Would you set down every entry again, exactly as written?

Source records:
=======

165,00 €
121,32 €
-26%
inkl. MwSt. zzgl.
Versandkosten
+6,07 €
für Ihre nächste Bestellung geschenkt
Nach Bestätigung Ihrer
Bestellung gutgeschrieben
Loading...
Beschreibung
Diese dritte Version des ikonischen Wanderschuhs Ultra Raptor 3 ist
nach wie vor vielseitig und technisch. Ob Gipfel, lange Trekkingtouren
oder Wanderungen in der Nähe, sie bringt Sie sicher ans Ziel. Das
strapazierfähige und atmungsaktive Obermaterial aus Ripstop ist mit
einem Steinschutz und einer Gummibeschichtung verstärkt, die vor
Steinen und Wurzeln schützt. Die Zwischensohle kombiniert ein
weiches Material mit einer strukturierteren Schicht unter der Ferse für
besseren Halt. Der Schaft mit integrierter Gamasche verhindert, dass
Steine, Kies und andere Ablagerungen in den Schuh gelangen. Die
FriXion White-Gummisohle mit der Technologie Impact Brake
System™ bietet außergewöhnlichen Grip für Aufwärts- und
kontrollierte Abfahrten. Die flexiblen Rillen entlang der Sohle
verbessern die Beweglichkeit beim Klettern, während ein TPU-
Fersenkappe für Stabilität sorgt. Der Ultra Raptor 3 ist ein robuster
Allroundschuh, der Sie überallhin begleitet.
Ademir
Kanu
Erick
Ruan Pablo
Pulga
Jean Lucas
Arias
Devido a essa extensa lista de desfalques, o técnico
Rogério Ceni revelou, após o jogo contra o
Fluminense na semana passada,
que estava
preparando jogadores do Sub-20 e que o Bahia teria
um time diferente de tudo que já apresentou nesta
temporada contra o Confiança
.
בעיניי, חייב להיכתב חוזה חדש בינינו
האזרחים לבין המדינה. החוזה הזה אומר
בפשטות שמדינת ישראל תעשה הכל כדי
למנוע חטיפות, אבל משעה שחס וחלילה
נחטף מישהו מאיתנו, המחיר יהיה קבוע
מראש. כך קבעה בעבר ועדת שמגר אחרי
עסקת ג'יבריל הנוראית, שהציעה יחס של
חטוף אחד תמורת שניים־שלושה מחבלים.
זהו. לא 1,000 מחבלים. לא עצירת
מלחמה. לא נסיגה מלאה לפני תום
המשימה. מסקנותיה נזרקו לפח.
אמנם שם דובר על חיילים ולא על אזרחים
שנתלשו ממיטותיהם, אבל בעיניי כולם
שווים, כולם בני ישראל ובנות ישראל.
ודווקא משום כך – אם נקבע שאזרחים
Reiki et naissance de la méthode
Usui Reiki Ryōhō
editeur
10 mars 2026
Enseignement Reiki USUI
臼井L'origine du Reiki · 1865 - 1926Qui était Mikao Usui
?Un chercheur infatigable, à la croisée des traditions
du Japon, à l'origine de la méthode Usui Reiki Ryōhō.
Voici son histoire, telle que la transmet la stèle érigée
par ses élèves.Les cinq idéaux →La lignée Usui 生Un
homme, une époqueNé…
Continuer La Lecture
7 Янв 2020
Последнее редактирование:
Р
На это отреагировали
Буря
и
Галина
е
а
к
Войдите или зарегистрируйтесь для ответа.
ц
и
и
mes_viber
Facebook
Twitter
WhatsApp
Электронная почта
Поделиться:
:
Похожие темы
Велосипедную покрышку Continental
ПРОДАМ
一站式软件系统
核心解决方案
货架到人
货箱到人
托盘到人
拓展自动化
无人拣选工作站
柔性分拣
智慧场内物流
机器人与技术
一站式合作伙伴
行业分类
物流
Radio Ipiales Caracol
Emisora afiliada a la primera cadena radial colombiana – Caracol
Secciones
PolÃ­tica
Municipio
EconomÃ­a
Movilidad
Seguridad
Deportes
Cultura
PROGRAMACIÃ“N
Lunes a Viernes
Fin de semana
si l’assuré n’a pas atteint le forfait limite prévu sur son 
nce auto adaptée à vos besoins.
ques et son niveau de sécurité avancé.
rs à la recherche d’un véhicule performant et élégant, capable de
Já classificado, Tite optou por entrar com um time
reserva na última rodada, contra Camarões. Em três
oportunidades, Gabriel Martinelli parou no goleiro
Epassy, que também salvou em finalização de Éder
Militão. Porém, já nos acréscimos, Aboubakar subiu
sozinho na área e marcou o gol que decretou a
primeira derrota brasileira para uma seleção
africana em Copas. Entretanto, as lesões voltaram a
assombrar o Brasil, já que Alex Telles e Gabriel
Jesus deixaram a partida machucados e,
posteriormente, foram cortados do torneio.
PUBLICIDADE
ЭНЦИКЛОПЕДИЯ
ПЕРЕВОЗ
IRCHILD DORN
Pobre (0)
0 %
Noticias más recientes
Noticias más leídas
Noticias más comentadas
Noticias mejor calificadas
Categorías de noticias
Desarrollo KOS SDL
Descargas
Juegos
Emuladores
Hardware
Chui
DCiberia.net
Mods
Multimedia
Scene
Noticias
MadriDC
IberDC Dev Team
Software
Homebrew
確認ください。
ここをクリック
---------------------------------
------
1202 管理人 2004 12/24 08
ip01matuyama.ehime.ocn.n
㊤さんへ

=======

EXERCISE OUTPUT:
165,00 €
121,32 €
-26%
inkl. MwSt. zzgl.
Versandkosten
+6,07 €
für Ihre nächste Bestellung geschenkt
Nach Bestätigung Ihrer
Bestellung gutgeschrieben
Loading...
Beschreibung
Diese dritte Version des ikonischen Wanderschuhs Ultra Raptor 3 ist
nach wie vor vielseitig und technisch. Ob Gipfel, lange Trekkingtouren
oder Wanderungen in der Nähe, sie bringt Sie sicher ans Ziel. Das
strapazierfähige und atmungsaktive Obermaterial aus Ripstop ist mit
einem Steinschutz und einer Gummibeschichtung verstärkt, die vor
Steinen und Wurzeln schützt. Die Zwischensohle kombiniert ein
weiches Material mit einer strukturierteren Schicht unter der Ferse für
besseren Halt. Der Schaft mit integrierter Gamasche verhindert, dass
Steine, Kies und andere Ablagerungen in den Schuh gelangen. Die
FriXion White-Gummisohle mit der Technologie Impact Brake
System™ bietet außergewöhnlichen Grip für Aufwärts- und
kontrollierte Abfahrten. Die flexiblen Rillen entlang der Sohle
verbessern die Beweglichkeit beim Klettern, während ein TPU-
Fersenkappe für Stabilität sorgt. Der Ultra Raptor 3 ist ein robuster
Allroundschuh, der Sie überallhin begleitet.
Ademir
Kanu
Erick
Ruan Pablo
Pulga
Jean Lucas
Arias
Devido a essa extensa lista de desfalques, o técnico
Rogério Ceni revelou, após o jogo contra o
Fluminense na semana passada,
que estava
preparando jogadores do Sub-20 e que o Bahia teria
um time diferente de tudo que já apresentou nesta
temporada contra o Confiança
.
בעיניי, חייב להיכתב חוזה חדש בינינו
האזרחים לבין המדינה. החוזה הזה אומר
בפשטות שמדינת ישראל תעשה הכל כדי
למנוע חטיפות, אבל משעה שחס וחלילה
נחטף מישהו מאיתנו, המחיר יהיה קבוע
מראש. כך קבעה בעבר ועדת שמגר אחרי
עסקת ג'יבריל הנוראית, שהציעה יחס של
חטוף אחד תמורת שניים־שלושה מחבלים.
זהו. לא 1,000 מחבלים. לא עצירת
מלחמה. לא נסיגה מלאה לפני תום
המשימה. מסקנותיה נזרקו לפח.
אמנם שם דובר על חיילים ולא על אזרחים
שנתלשו ממיטותיהם, אבל בעיניי כולם
שווים, כולם בני ישראל ובנות ישראל.
ודווקא משום כך – אם נקבע שאזרחים
Reiki et naissance de la méthode
Usui Reiki Ryōhō
editeur
10 mars 2026
Enseignement Reiki USUI
臼井L'origine du Reiki · 1865 - 1926Qui était Mikao Usui
?Un chercheur infatigable, à la croisée des traditions
du Japon, à l'origine de la méthode Usui Reiki Ryōhō.
Voici son histoire, telle que la transmet la stèle érigée
par ses élèves.Les cinq idéaux →La lignée Usui 生Un
homme, une époqueNé…
Continuer La Lecture
7 Янв 2020
Последнее редактирование:
Р
На это отреагировали
Буря
и
Галина
е
а
к
Войдите или зарегистрируйтесь для ответа.
ц
и
и
mes_viber
Facebook
Twitter
WhatsApp
Электронная почта
Поделиться:
:
Похожие темы
Велосипедную покрышку Continental
ПРОДАМ
一站式软件系统
核心解决方案
货架到人
货箱到人
托盘到人
拓展自动化
无人拣选工作站
柔性分拣
智慧场内物流
机器人与技术
一站式合作伙伴
行业分类
物流
Radio Ipiales Caracol
Emisora afiliada a la primera cadena radial colombiana – Caracol
Secciones
PolÃ­tica
Municipio
EconomÃ­a
Movilidad
Seguridad
Deportes
Cultura
PROGRAMACIÃ“N
Lunes a Viernes
Fin de semana
si l’assuré n’a pas atteint le forfait limite prévu sur son 
nce auto adaptée à vos besoins.
ques et son niveau de sécurité avancé.
rs à la recherche d’un véhicule performant et élégant, capable de
Já classificado, Tite optou por entrar com um time
reserva na última rodada, contra Camarões. Em três
oportunidades, Gabriel Martinelli parou no goleiro
Epassy, que também salvou em finalização de Éder
Militão. Porém, já nos acréscimos, Aboubakar subiu
sozinho na área e marcou o gol que decretou a
primeira derrota brasileira para uma seleção
africana em Copas. Entretanto, as lesões voltaram a
assombrar o Brasil, já que Alex Telles e Gabriel
Jesus deixaram a partida machucados e,
posteriormente, foram cortados do torneio.
PUBLICIDADE
ЭНЦИКЛОПЕДИЯ
ПЕРЕВОЗ
IRCHILD DORN
Pobre (0)
0 %
Noticias más recientes
Noticias más leídas
Noticias más comentadas
Noticias mejor calificadas
Categorías de noticias
Desarrollo KOS SDL
Descargas
Juegos
Emuladores
Hardware
Chui
DCiberia.net
Mods
Multimedia
Scene
Noticias
MadriDC
IberDC Dev Team
Software
Homebrew
確認ください。
ここをクリック
---------------------------------
------
1202 管理人 2004 12/24 08
ip01matuyama.ehime.ocn.n
㊤さんへ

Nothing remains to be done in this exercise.